[[ Data to process, beginning ]]
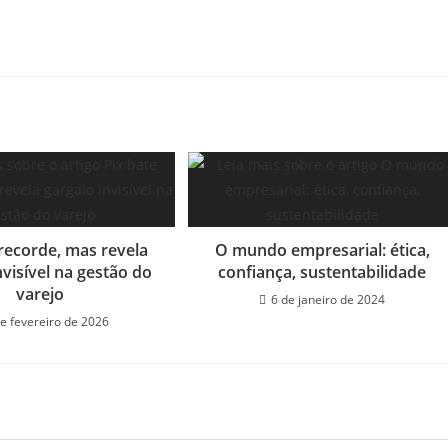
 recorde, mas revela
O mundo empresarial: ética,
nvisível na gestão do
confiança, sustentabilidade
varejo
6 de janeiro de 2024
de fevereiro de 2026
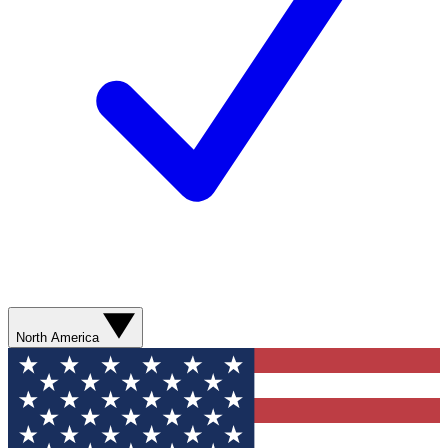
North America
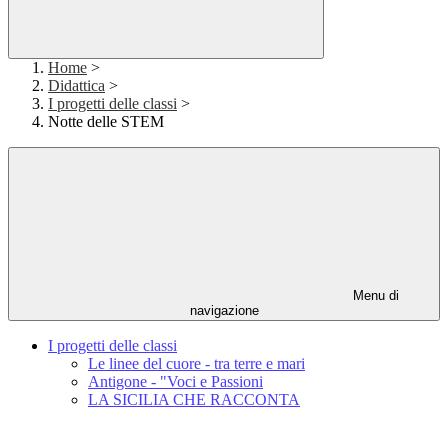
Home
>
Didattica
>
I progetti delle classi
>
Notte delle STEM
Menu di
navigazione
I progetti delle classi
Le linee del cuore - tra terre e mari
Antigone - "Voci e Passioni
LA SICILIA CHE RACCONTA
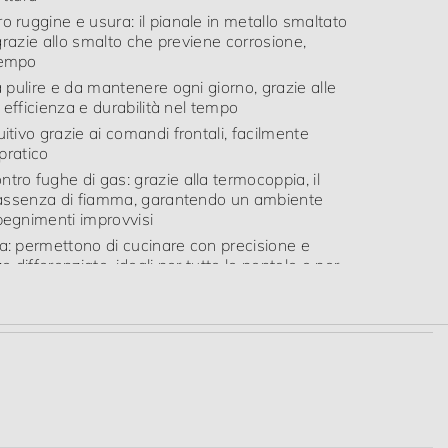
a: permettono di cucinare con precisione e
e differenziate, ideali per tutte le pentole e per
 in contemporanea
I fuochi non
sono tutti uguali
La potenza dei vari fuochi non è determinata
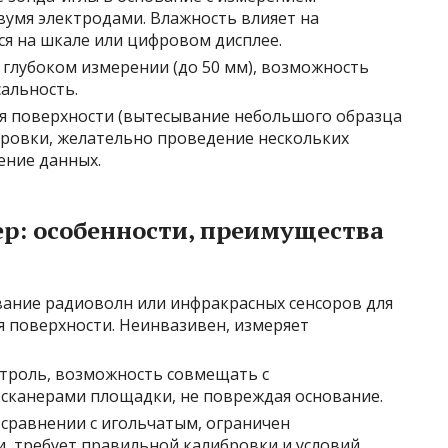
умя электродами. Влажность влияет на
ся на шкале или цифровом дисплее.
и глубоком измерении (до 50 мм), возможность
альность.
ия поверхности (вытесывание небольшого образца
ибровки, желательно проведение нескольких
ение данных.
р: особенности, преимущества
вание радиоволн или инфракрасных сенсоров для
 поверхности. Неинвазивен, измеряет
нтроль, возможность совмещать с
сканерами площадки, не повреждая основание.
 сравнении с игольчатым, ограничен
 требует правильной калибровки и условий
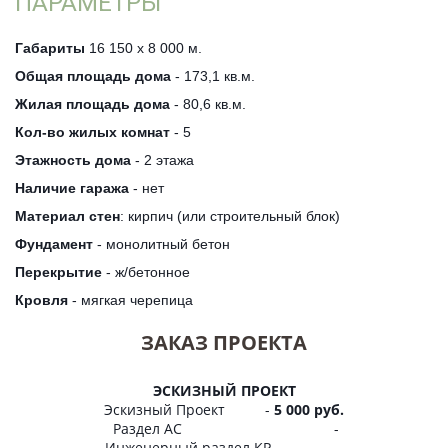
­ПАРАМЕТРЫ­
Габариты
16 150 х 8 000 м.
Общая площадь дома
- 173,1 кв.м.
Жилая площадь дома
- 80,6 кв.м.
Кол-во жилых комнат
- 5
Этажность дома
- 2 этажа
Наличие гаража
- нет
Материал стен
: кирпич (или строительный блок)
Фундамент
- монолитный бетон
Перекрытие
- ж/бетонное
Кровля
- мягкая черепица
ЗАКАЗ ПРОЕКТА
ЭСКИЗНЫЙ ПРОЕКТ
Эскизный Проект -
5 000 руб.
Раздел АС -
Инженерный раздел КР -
[[ Data to process, end ]]
[[ Data to process, beginning ]]
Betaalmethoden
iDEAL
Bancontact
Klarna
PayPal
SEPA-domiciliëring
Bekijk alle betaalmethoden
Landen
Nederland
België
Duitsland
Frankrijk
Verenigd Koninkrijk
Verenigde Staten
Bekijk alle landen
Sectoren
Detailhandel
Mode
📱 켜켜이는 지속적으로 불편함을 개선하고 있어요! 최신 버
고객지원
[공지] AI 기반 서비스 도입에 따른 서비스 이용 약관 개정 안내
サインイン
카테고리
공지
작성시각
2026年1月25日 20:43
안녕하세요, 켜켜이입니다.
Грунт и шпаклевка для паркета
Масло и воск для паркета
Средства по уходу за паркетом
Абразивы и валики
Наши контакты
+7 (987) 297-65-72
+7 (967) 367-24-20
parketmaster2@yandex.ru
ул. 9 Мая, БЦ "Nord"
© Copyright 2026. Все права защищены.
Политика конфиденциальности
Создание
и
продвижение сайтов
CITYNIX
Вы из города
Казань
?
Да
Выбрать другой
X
[[ Data to process, end ]]
[[ Data to process, beginning ]]
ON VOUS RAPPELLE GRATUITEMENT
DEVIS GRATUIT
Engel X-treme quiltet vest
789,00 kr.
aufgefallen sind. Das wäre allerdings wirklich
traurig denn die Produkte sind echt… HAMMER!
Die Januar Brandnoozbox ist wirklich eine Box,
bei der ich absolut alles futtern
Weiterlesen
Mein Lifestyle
[[ Data to process, end ]]
■ **About this task**
Could you write out exactly the lines of the data above that run from the one holding "нтроль, возможность совмещать с" to the one holding "- 80,6 кв.м.", with both ends in and all pictures out?

■ **Final answer**
нтроль, возможность совмещать с
сканерами площадки, не повреждая основание.
 сравнении с игольчатым, ограничен
 требует правильной калибровки и условий
­ПАРАМЕТРЫ­
Габариты
16 150 х 8 000 м.
Общая площадь дома
- 173,1 кв.м.
Жилая площадь дома
- 80,6 кв.м.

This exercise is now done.